When I think of China, I tend to imagine coastal China or the Yangtze River valley—which is to say areas of tremendous human population density where neighbor lives smashed up against neighbor and black smokestacks belch poison smoke onto the churning masses.  Yet China is truly vast and parts of the nation are among the least densely populated places on Earth.  The great northwest deserts of China are a land of shifting sands, xeric scrubland, and nothingness.
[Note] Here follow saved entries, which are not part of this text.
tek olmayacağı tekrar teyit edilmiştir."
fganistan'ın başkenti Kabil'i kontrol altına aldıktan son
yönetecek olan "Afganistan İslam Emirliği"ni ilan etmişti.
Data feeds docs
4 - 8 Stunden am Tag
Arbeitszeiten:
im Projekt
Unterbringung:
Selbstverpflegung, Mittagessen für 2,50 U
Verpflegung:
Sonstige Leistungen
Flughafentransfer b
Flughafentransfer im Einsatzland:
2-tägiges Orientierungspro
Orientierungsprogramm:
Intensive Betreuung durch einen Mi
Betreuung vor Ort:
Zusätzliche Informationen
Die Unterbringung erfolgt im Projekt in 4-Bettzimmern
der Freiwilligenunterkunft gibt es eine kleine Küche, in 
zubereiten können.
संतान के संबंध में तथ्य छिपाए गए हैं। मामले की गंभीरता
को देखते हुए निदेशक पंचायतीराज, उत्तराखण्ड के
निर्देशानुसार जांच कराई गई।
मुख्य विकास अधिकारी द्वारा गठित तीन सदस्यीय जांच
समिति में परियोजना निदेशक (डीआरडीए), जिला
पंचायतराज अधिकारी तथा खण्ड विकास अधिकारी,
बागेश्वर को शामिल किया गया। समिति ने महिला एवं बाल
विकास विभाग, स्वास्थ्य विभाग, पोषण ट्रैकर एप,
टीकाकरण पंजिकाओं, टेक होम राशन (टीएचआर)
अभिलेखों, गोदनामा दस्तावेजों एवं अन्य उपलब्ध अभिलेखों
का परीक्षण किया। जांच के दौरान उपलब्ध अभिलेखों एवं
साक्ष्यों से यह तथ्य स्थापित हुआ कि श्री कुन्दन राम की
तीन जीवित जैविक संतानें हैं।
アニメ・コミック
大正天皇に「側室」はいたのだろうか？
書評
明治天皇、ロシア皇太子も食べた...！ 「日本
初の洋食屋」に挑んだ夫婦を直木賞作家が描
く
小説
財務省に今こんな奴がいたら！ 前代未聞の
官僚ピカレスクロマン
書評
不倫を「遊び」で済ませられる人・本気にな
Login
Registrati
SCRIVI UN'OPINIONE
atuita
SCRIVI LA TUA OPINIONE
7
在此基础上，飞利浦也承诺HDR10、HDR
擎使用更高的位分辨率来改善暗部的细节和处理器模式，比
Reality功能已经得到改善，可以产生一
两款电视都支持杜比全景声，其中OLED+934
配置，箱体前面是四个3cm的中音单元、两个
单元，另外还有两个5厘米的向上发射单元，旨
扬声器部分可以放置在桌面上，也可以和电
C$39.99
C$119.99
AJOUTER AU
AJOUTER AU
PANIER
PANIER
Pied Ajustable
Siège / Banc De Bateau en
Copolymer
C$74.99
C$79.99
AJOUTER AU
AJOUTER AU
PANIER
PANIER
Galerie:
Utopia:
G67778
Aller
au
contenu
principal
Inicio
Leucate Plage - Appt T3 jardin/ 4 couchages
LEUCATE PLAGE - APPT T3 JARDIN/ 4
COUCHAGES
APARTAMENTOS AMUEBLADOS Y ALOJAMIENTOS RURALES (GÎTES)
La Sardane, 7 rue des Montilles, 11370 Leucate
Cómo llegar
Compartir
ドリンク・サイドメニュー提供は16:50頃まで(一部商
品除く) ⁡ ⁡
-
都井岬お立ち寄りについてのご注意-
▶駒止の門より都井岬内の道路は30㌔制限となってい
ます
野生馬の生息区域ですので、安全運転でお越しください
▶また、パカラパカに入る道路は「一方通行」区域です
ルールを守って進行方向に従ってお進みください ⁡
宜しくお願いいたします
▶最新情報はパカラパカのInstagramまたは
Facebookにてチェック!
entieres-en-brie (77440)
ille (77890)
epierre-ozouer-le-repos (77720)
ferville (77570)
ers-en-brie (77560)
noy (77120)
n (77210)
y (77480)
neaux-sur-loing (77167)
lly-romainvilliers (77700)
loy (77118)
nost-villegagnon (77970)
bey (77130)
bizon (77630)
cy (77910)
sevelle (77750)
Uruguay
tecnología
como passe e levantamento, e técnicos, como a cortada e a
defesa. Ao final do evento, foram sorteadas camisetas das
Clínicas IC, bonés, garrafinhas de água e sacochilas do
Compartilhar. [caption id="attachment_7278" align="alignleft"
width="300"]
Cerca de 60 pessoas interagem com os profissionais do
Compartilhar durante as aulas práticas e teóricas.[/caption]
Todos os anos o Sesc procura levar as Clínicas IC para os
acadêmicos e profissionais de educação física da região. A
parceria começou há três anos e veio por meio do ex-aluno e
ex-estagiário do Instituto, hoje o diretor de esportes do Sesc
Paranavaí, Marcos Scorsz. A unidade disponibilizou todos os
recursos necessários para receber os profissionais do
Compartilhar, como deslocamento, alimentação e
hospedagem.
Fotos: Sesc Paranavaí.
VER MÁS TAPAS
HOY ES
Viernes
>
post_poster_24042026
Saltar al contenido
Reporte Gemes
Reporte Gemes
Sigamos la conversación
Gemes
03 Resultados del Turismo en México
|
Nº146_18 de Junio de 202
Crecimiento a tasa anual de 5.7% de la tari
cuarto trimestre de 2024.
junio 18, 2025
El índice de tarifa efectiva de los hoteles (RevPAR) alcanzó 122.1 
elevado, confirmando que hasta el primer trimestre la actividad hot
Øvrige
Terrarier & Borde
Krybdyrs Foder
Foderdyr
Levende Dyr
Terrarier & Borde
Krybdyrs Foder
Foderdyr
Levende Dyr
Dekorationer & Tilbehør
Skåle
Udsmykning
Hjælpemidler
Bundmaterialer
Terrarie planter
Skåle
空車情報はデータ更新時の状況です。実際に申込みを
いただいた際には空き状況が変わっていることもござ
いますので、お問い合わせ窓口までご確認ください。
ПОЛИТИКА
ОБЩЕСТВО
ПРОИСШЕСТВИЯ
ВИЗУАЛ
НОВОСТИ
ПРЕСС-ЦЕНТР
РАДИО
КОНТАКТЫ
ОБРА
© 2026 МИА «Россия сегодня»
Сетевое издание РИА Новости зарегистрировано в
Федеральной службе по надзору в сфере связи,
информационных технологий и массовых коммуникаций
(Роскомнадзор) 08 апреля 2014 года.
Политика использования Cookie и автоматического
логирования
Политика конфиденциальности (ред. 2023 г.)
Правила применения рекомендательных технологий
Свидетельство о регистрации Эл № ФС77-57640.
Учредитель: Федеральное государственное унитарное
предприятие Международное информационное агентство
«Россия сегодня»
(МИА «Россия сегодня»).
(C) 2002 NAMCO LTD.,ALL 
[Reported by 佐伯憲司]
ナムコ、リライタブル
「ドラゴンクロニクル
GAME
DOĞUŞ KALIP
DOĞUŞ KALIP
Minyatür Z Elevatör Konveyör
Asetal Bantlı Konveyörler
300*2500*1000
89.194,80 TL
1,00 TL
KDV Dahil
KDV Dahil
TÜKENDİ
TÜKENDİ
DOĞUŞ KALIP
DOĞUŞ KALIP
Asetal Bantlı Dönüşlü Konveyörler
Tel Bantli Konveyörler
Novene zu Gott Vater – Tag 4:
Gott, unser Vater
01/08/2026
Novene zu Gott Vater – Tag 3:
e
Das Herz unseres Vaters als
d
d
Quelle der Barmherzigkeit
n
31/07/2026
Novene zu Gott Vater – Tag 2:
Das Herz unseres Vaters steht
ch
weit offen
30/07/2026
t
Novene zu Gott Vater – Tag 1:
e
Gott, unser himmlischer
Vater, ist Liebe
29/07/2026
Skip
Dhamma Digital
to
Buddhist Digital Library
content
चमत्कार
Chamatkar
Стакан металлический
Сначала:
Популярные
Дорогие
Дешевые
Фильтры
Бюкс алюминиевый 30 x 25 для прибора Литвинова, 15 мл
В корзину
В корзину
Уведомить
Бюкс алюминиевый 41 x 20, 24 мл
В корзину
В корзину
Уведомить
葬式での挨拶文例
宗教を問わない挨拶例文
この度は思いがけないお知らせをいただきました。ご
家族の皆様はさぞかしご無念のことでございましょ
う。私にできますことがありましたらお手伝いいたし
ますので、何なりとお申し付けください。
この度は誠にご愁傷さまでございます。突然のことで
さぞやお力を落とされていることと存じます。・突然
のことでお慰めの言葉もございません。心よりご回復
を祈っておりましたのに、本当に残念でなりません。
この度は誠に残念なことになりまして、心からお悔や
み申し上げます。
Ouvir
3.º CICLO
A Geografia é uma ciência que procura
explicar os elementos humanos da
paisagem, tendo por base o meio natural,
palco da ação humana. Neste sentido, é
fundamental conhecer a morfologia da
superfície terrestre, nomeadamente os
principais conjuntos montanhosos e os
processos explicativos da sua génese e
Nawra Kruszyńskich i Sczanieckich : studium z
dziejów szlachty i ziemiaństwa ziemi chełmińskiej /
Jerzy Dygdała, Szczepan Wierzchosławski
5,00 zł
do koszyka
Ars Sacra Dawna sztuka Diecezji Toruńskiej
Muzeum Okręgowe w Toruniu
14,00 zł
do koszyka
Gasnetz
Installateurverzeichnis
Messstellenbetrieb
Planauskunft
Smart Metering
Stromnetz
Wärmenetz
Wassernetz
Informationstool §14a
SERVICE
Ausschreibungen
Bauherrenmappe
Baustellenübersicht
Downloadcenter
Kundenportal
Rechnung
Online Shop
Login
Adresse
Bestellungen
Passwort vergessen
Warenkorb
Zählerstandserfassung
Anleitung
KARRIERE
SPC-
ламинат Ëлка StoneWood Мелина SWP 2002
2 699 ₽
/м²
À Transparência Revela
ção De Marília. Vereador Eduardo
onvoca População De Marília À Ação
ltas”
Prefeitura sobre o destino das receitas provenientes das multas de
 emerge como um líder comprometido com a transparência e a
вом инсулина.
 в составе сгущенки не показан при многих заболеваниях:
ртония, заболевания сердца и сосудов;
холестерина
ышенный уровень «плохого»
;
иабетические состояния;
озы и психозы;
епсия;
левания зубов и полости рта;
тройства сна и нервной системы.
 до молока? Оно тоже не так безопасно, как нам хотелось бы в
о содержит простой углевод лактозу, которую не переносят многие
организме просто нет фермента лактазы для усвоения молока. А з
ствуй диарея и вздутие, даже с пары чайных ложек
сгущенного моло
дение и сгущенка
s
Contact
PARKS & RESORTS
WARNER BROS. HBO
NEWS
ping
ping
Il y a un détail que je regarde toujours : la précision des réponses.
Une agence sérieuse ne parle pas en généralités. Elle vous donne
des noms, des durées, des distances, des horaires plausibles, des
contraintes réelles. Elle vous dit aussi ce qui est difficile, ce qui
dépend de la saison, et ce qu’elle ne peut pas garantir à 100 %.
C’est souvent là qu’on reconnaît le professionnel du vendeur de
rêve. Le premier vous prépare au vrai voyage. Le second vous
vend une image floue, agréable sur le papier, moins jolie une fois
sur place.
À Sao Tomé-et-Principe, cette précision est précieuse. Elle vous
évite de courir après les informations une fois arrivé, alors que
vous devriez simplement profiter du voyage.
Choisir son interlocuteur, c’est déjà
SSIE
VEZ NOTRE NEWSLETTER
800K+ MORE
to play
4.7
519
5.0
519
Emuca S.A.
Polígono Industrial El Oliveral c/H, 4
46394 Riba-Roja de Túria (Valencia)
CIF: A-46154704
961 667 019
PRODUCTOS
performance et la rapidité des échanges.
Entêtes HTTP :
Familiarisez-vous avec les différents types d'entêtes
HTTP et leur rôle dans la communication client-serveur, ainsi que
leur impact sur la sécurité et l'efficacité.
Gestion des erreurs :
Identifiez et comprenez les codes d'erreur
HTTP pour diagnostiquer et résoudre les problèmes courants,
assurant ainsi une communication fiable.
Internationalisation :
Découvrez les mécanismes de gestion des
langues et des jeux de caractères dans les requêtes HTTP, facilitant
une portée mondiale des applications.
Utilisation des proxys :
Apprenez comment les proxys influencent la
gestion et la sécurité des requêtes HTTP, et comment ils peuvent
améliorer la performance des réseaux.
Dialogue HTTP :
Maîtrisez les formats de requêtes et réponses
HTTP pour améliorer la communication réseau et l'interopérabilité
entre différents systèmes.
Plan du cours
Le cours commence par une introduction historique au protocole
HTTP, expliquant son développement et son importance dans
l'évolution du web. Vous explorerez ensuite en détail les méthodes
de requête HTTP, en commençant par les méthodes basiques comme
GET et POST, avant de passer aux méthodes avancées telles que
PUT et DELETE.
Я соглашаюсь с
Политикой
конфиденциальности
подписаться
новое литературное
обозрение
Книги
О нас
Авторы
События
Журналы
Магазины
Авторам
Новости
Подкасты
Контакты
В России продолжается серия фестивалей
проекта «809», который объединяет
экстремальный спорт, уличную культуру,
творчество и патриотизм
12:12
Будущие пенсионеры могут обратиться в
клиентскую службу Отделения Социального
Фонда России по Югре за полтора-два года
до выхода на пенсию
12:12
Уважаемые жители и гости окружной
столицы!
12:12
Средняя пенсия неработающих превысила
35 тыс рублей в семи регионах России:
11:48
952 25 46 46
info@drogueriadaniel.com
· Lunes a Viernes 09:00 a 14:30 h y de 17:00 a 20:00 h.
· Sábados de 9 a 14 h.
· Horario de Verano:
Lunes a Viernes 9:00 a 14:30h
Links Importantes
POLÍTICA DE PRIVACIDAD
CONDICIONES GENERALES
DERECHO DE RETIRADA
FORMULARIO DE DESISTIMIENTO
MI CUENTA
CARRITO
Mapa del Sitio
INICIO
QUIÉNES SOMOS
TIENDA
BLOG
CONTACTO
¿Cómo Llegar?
Yet the dry wasteland is home to one of the world’s rarest and fanciest leaping rodents.

The Long-eared Jerboa, Euchoreutes naso, is an insect-eating, long-jumping, mouse-like creature which lives in the deserts of China and Mongolia.  The animal’s habits are largely unknown–since it is a master of stealth and also since it lives in such an unforgiving and desolate regions where biologists are infrequent guests. The long-eared jerboa is sufficiently distinct that it is classified in its own genus and its own subfamily.  It is (self-evidently) notable for its long ears which it uses to hunt insects in the desert nights and to avoid predators.

The Long-eared Jerboa, (Euchoreutes naso)

The animal is lightweight with a mass of only 24 g (0.85 oz) to 38 g (1.3 oz) and its body is small, measuring from 70 mm (2.8 in) to 90 mm (3.5 in)—although its tail is just as long as its body so the whole creature measures up to 180 mm long (7 inches) if you count the tail.  Like other jerboas, this species probably excavate burrows where they rest during the day.  Because they are so enigmatic and poorly understood (and also so endearing), the long-eared jerboas are a kind of symbol of truly wild creatures and the little rodent was identified as one of the top-10 “focal species” in 2007 by the Evolutionarily Distinct and Globally Endangered (EDGE) project.